Task instructions: Output the line containing "y, de hecho, en julio" exactly. Do the same for every line after it through the end of the material, and output nothing else.
Start of Block
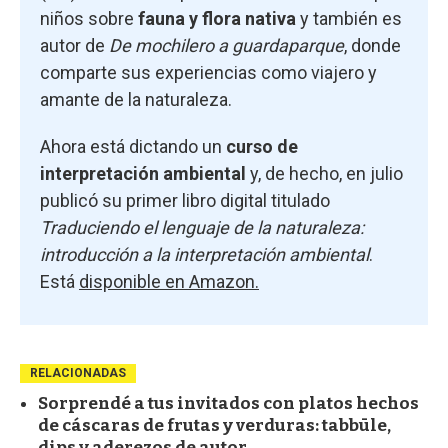
niños sobre
fauna y flora nativa
y también es
autor de
De mochilero a guardaparque
, donde
comparte sus experiencias como viajero y
amante de la naturaleza.
Ahora está dictando un
curso de
interpretación ambiental
y, de hecho, en julio
publicó su primer libro digital titulado
Traduciendo el lenguaje de la naturaleza:
introducción a la interpretación ambiental
.
Está
disponible en Amazon.
RELACIONADAS
Sorprendé a tus invitados con platos hechos
de cáscaras de frutas y verduras: tabbūle,
dips y aderezos de autor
End of Block
Result of the task:
y, de hecho, en julio
publicó su primer libro digital titulado
Traduciendo el lenguaje de la naturaleza:
introducción a la interpretación ambiental
.
Está
disponible en Amazon.
RELACIONADAS
Sorprendé a tus invitados con platos hechos
de cáscaras de frutas y verduras: tabbūle,
dips y aderezos de autor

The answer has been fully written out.